"""

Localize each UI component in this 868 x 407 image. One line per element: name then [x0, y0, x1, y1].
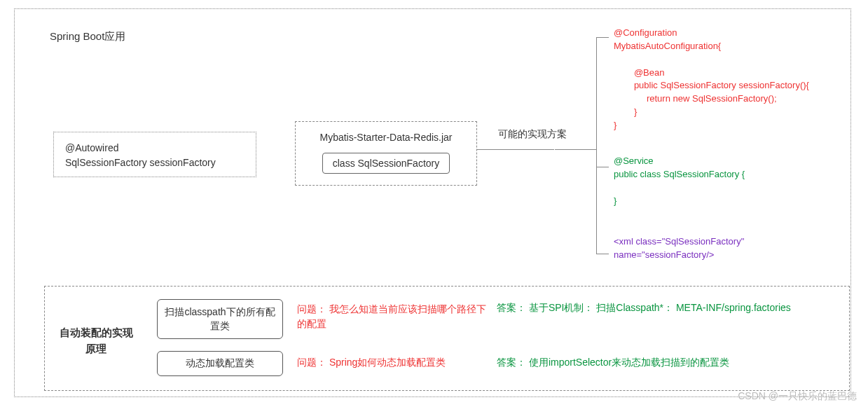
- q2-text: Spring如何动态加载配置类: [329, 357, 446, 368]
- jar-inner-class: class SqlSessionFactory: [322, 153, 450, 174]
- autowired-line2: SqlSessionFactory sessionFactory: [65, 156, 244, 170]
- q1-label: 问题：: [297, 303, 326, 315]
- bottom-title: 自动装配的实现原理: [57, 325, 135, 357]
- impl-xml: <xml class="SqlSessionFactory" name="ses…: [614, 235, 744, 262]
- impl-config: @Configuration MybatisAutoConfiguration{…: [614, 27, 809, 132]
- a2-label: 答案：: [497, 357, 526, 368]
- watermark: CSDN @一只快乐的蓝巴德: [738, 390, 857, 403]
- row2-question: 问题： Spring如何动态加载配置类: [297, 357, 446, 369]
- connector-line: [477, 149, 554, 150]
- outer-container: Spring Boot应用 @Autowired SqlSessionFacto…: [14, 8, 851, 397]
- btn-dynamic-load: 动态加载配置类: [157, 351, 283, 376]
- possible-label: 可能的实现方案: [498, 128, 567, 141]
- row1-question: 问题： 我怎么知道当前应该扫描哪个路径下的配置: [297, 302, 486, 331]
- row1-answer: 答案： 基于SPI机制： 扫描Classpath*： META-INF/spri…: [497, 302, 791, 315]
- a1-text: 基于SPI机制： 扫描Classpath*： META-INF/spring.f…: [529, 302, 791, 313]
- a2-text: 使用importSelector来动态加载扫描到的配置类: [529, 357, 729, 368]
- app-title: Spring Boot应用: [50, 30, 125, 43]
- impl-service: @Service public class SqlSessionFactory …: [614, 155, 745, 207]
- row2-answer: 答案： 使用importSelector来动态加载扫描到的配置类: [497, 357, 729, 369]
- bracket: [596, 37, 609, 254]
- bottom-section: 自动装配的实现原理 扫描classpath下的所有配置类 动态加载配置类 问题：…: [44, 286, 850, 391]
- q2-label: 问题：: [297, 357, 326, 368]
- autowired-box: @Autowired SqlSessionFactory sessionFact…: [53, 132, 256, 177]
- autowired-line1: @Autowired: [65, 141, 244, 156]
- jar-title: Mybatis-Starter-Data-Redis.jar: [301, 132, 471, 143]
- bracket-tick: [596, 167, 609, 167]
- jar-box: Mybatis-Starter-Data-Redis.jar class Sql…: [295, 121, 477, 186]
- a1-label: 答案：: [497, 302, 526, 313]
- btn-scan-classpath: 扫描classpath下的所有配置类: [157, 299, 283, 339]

"""

Output the records above character for character, but leave each image out.

[Answer section]:
Localize each UI component in this 868 x 407 image. One line per element: name then [x0, y0, x1, y1].
- q2-text: Spring如何动态加载配置类: [329, 357, 446, 368]
- jar-inner-class: class SqlSessionFactory: [322, 153, 450, 174]
- autowired-line2: SqlSessionFactory sessionFactory: [65, 156, 244, 170]
- q1-label: 问题：: [297, 303, 326, 315]
- bottom-title: 自动装配的实现原理: [57, 325, 135, 357]
- impl-xml: <xml class="SqlSessionFactory" name="ses…: [614, 235, 744, 262]
- impl-config: @Configuration MybatisAutoConfiguration{…: [614, 27, 809, 132]
- a2-label: 答案：: [497, 357, 526, 368]
- watermark: CSDN @一只快乐的蓝巴德: [738, 390, 857, 403]
- row2-question: 问题： Spring如何动态加载配置类: [297, 357, 446, 369]
- connector-line: [477, 149, 554, 150]
- outer-container: Spring Boot应用 @Autowired SqlSessionFacto…: [14, 8, 851, 397]
- btn-dynamic-load: 动态加载配置类: [157, 351, 283, 376]
- possible-label: 可能的实现方案: [498, 128, 567, 141]
- row1-question: 问题： 我怎么知道当前应该扫描哪个路径下的配置: [297, 302, 486, 331]
- row1-answer: 答案： 基于SPI机制： 扫描Classpath*： META-INF/spri…: [497, 302, 791, 315]
- a1-text: 基于SPI机制： 扫描Classpath*： META-INF/spring.f…: [529, 302, 791, 313]
- a2-text: 使用importSelector来动态加载扫描到的配置类: [529, 357, 729, 368]
- app-title: Spring Boot应用: [50, 30, 125, 43]
- impl-service: @Service public class SqlSessionFactory …: [614, 155, 745, 207]
- row2-answer: 答案： 使用importSelector来动态加载扫描到的配置类: [497, 357, 729, 369]
- bracket: [596, 37, 609, 254]
- bottom-section: 自动装配的实现原理 扫描classpath下的所有配置类 动态加载配置类 问题：…: [44, 286, 850, 391]
- q2-label: 问题：: [297, 357, 326, 368]
- autowired-box: @Autowired SqlSessionFactory sessionFact…: [53, 132, 256, 177]
- autowired-line1: @Autowired: [65, 141, 244, 156]
- jar-title: Mybatis-Starter-Data-Redis.jar: [301, 132, 471, 143]
- bracket-tick: [596, 167, 609, 167]
- jar-box: Mybatis-Starter-Data-Redis.jar class Sql…: [295, 121, 477, 186]
- a1-label: 答案：: [497, 302, 526, 313]
- btn-scan-classpath: 扫描classpath下的所有配置类: [157, 299, 283, 339]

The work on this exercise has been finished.